Where to start when planning your build
If you’re thinking about building an investment property, it can be
challenging to know where to start in learning about each stage of the
process. From securing your loan and finding the ideal block of land, to
choosing the type of development you want to build and finding the
right builder to construct it, there's plenty to understand in the real
estate business.
In all the excitement, it’s easy to miss the most vital step in the
whole process, which is laying down the foundation that will help you
make smart and informed investment decisions from the beginning. Before
getting stuck into what to consider if you’re looking to build an
investment property, we recommend reading our article about the Seven Common Property Investment Mistakes people often make.
If you’re confident your foundation is set and you’re ready to begin
planning your build, Director of Australian mortgage management business
FinancePath, Chris Collard shares his expert knowledge on the key things you should consider to be a successful property investor.
Numbers
The first and most important consideration for property investors is understanding the numbers as they will largely determine what you can afford to build and the areas you can afford to build in.

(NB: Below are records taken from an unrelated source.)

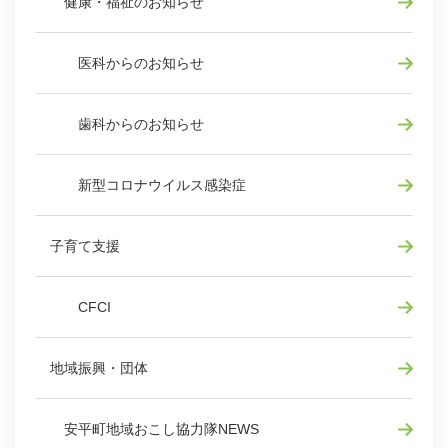
健康・福祉のお知らせ
医科からのお知らせ
歯科からのお知らせ
新型コロナウイルス感染症
子育て支援
CFCI
地域振興・団体
安平町地域おこし協力隊NEWS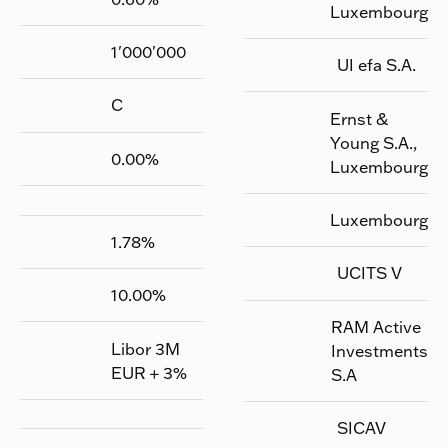
Luxembourg
1'000'000
UI efa S.A.
C
Ernst &
Young S.A.,
0.00
%
Luxembourg
Luxembourg
1.78
%
UCITS V
10.00
%
RAM Active
Libor 3M
Investments
EUR + 3%
S.A
SICAV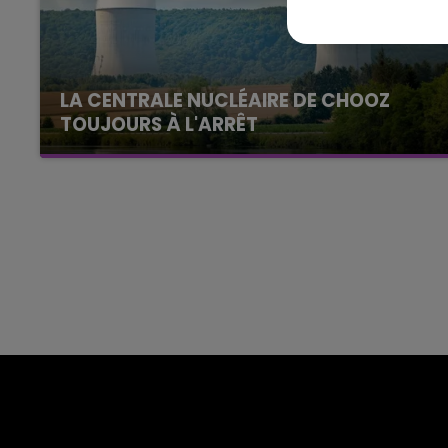
LA CENTRALE NUCLÉAIRE DE CHOOZ
TOUJOURS À L'ARRÊT
Cela fait déjà une semaine que la centrale
nucléaire ardennaise est à l'arrêt. Une situation
justifiée par la sécheresse intense qui est
toujours présente.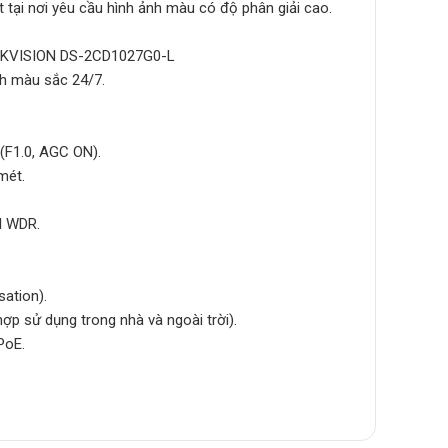
tại nơi yêu cầu hình ảnh màu có độ phân giải cao.
HIKVISION DS-2CD1027G0-L
h màu sắc 24/7.
(F1.0, AGC ON).
mét.
l WDR.
ation).
ợp sử dụng trong nhà và ngoài trời).
PoE.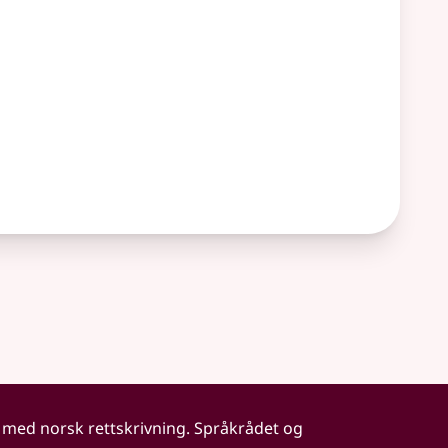
 med norsk rettskrivning. Språkrådet og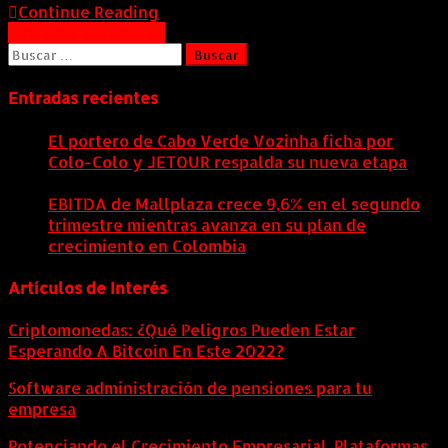
Continue Reading
Navegación
Entradas anteriores
Buscar:
de
entradas
Entradas recientes
El portero de Cabo Verde Vozinha ficha por
Colo-Colo y JETOUR respalda su nueva etapa
7
agosto, 2026
EBITDA de Mallplaza crece 9,6% en el segundo
trimestre mientras avanza en su plan de
crecimiento en Colombia
6 agosto, 2026
Artículos de Interés
Criptomonedas: ¿Qué Peligros Pueden Estar
Esperando A Bitcoin En Este 2022?
Software administración de pensiones para tu
empresa
Potenciando el Crecimiento Empresarial. Plataformas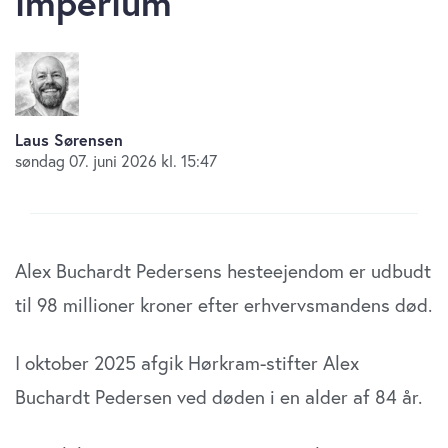
imperium
Laus Sørensen
søndag 07. juni 2026 kl. 15:47
Alex Buchardt Pedersens hesteejendom er udbudt
til 98 millioner kroner efter erhvervsmandens død.
I oktober 2025 afgik Hørkram-stifter Alex
Buchardt Pedersen ved døden i en alder af 84 år.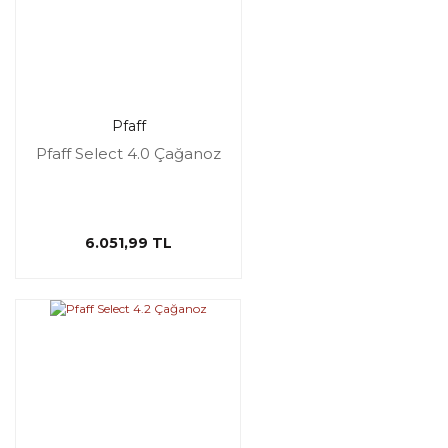
Pfaff
Pfaff Select 4.0 Çağanoz
6.051,99 TL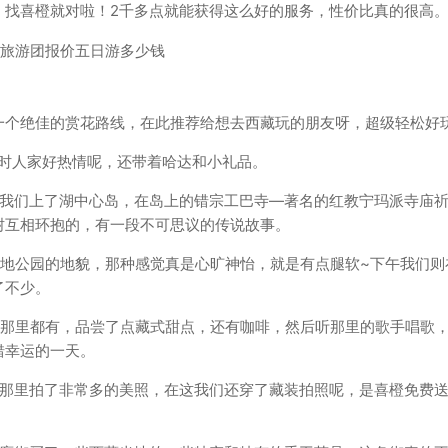
，找喜橙就对啦！2千多点就能获得这么好的服务，性价比真的很高
一个绝佳的赏花路线，在此推荐给想去西藏玩的朋友呀，超级轻松好
当时人家好热情呢，还带着哈达和小礼品。
，我们上了湖中心岛，在岛上的错宗工巴寺—著名的红教宁玛派寺庙
树互相环抱的，有一段不可思议的传说故事。
湿地公园的地貌，那种感觉真是心旷神怡，就是有点腿软~下午我们则
了不少。
乐那里都有，品尝了点藏式甜点，还有咖啡，然后听那里的歌手唱歌
错幸运的一天。
在那里拍了非常多的美照，在这我们还穿了藏装拍照呢，是喜橙免费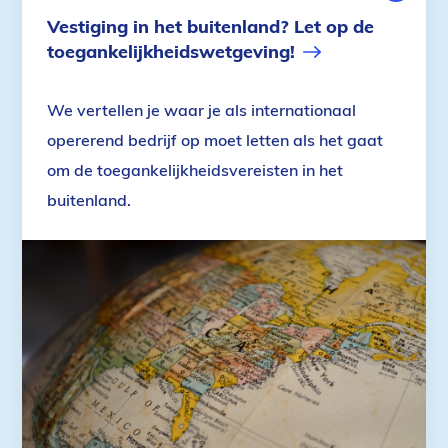
OMGEVIN
Vestiging in het buitenland? Let op de
toegankelijkheidswetgeving!
We vertellen je waar je als internationaal
opererend bedrijf op moet letten als het gaat
om de toegankelijkheidsvereisten in het
buitenland.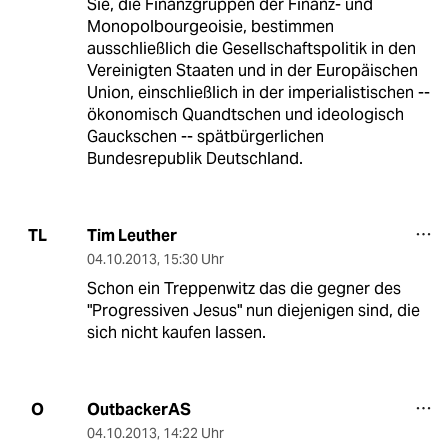
Sie, die Finanzgruppen der Finanz- und
Monopolbourgeoisie, bestimmen
ausschließlich die Gesellschaftspolitik in den
Vereinigten Staaten und in der Europäischen
Union, einschließlich in der imperialistischen --
ökonomisch Quandtschen und ideologisch
Gauckschen -- spätbürgerlichen
Bundesrepublik Deutschland.
Tim Leuther
TL
04.10.2013
,
15:30 Uhr
Schon ein Treppenwitz das die gegner des
"Progressiven Jesus" nun diejenigen sind, die
sich nicht kaufen lassen.
OutbackerAS
O
04.10.2013
,
14:22 Uhr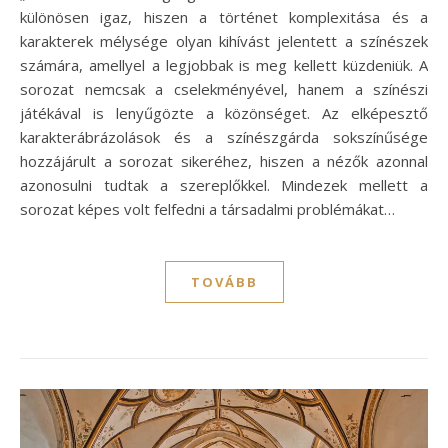
különösen igaz, hiszen a történet komplexitása és a
karakterek mélysége olyan kihívást jelentett a színészek
számára, amellyel a legjobbak is meg kellett küzdeniük. A
sorozat nemcsak a cselekményével, hanem a színészi
játékával is lenyűgözte a közönséget. Az elképesztő
karakterábrázolások és a színészgárda sokszínűsége
hozzájárult a sorozat sikeréhez, hiszen a nézők azonnal
azonosulni tudtak a szereplőkkel. Mindezek mellett a
sorozat képes volt felfedni a társadalmi problémákat…
TOVÁBB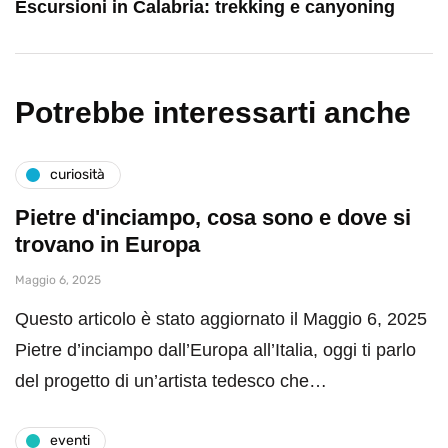
Escursioni in Calabria: trekking e canyoning
Potrebbe interessarti anche
curiosità
Pietre d'inciampo, cosa sono e dove si
trovano in Europa
Maggio 6, 2025
Questo articolo è stato aggiornato il Maggio 6, 2025
Pietre d’inciampo dall’Europa all’Italia, oggi ti parlo
del progetto di un’artista tedesco che…
eventi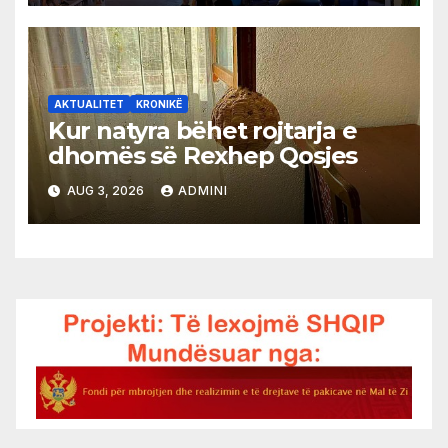
AKTUALITET
KRONIKË
Kur natyra bëhet rojtarja e
dhomës së Rexhep Qosjes
AUG 3, 2026
ADMINI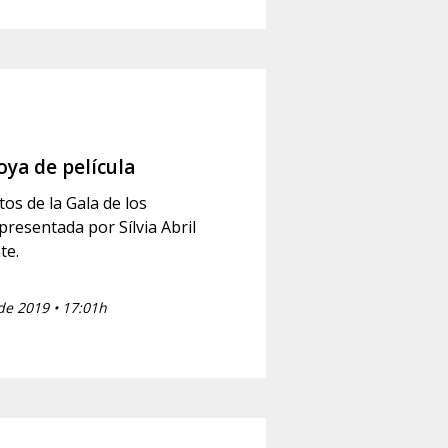
ya de película
s de la Gala de los
resentada por Sílvia Abril
te.
de 2019 • 17:01h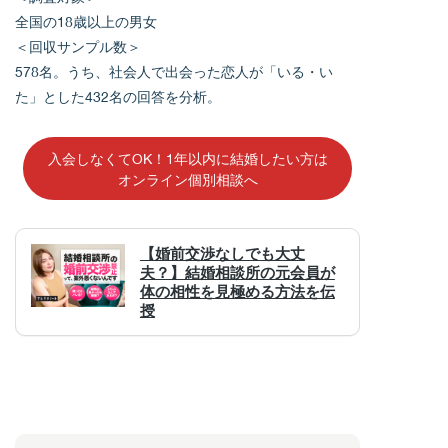
全国の18歳以上の男女
＜回収サンプル数＞
578名。うち、社会人で出会った恋人が「いる・い
た」とした432名の回答を分析。
入会しなくてOK！1年以内に結婚したい方は
オンライン個別相談へ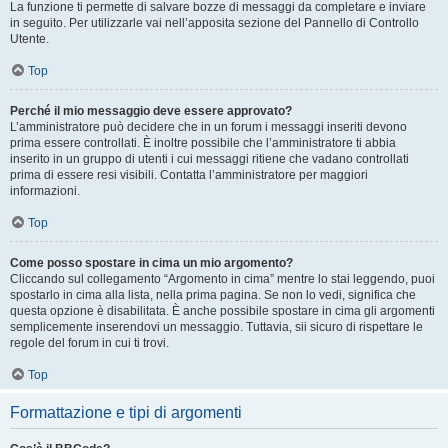
La funzione ti permette di salvare bozze di messaggi da completare e inviare
in seguito. Per utilizzarle vai nell’apposita sezione del Pannello di Controllo
Utente.
Top
Perché il mio messaggio deve essere approvato?
L’amministratore può decidere che in un forum i messaggi inseriti devono
prima essere controllati. È inoltre possibile che l’amministratore ti abbia
inserito in un gruppo di utenti i cui messaggi ritiene che vadano controllati
prima di essere resi visibili. Contatta l’amministratore per maggiori
informazioni.
Top
Come posso spostare in cima un mio argomento?
Cliccando sul collegamento “Argomento in cima” mentre lo stai leggendo, puoi
spostarlo in cima alla lista, nella prima pagina. Se non lo vedi, significa che
questa opzione è disabilitata. È anche possibile spostare in cima gli argomenti
semplicemente inserendovi un messaggio. Tuttavia, sii sicuro di rispettare le
regole del forum in cui ti trovi.
Top
Formattazione e tipi di argomenti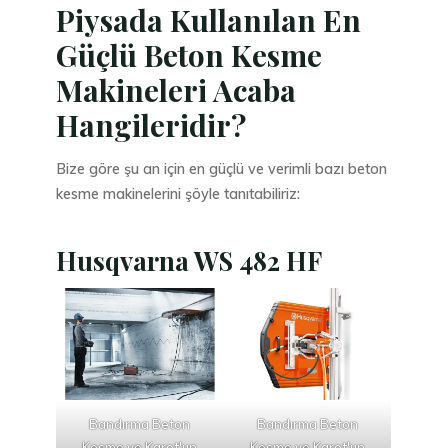
Piysada Kullanılan En
Güçlü Beton Kesme
Makineleri Acaba
Hangileridir?
Bize göre şu an için en güçlü ve verimli bazı beton
kesme makinelerini şöyle tanıtabiliriz:
Husqvarna WS 482 HF
Bandırma Beton
Bandırma Beton
Kesme ve Karot'un
Kesme ve Karot'un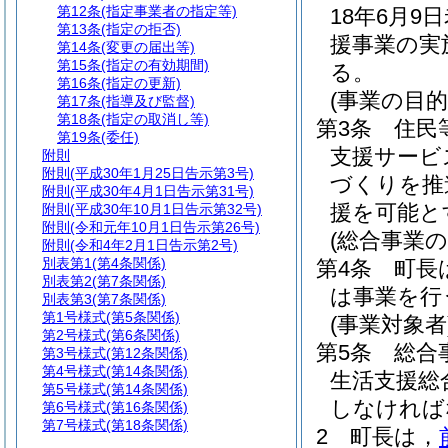
第12条
(指定事業者の指定等)
18年6月9
第13条
(指定の拒否)
援事業の実
第14条
(変更の届出等)
第15条
(指定の有効期間)
る。
第16条
(指定の更新)
(事業の目的
第17条
(指導及び監督)
第18条
(指定の取消し等)
第3条
住民
第19条
(委任)
支援サービ
附則
附則
(平成30年1月25日告示第3号)
づくりを推
附則
(平成30年4月1日告示第31号)
援を可能と
附則
(平成30年10月1日告示第32号)
附則
(令和元年10月1日告示第26号)
(総合事業の
附則
(令和4年2月1日告示第2号)
別表第1
(第4条関係)
第4条
町長
別表第2
(第7条関係)
は事業を行
別表第3
(第7条関係)
第1号様式
(第5条関係)
(事業対象者
第2号様式
(第6条関係)
第5条
総合
第3号様式
(第12条関係)
第4号様式
(第14条関係)
生活支援総
第5号様式
(第14条関係)
しなければ
第6号様式
(第16条関係)
第7号様式
(第18条関係)
2
町長は，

“Understanding your personal borrowing power and your ability to make repayments and cover ongoing costs associated with an investment property is the first thing you should think about,” says Chris. “There’s no point researching areas you want to build in and choosing a particular type of development if you simply can’t afford it.”
Finding a mortgage broker you can trust can help you understand home loans, rental returns, capital gains and more. While they're not property investment advisors, they still have a lot of knowledge to share, especially if this is you're new to property investing and this is your first investment property.
Reputable builder
Always choose a reputable, third-party builder as it gives you more options when it comes to securing finance.
“Very few lenders will consider loaning you money if you are an owner-builder because there’s too much risk involved,” says Chris. “If a bank lends money to an owner-builder, it means they have to back the person to complete the build, but banks prefer you to have a valid building contract that outlines exact costs and deadlines.”
“If you have a third-party fixed-price contract in place with a reputable builder, the bank will assess your personal circumstances and ability to repay only the loan. And because they can see the history and quality of the builder’s work, they’ll know that the job will be completed within the budget and will be able to evaluate the property.”
Another key reason for engaging a reputable builder is to ensure you don’t build an investment property and later discover it has a whole range of defects and renovating needs. By choosing Metricon, you have more than 40 years of experience behind you and a Lifetime Structural Guarantee so you can be confident you’re investing in quality. You also have the opportunity to walk through one of our display homes before making any investment decisions. We also offer handy new home and land packages to make it even easier for you, taking care of everything.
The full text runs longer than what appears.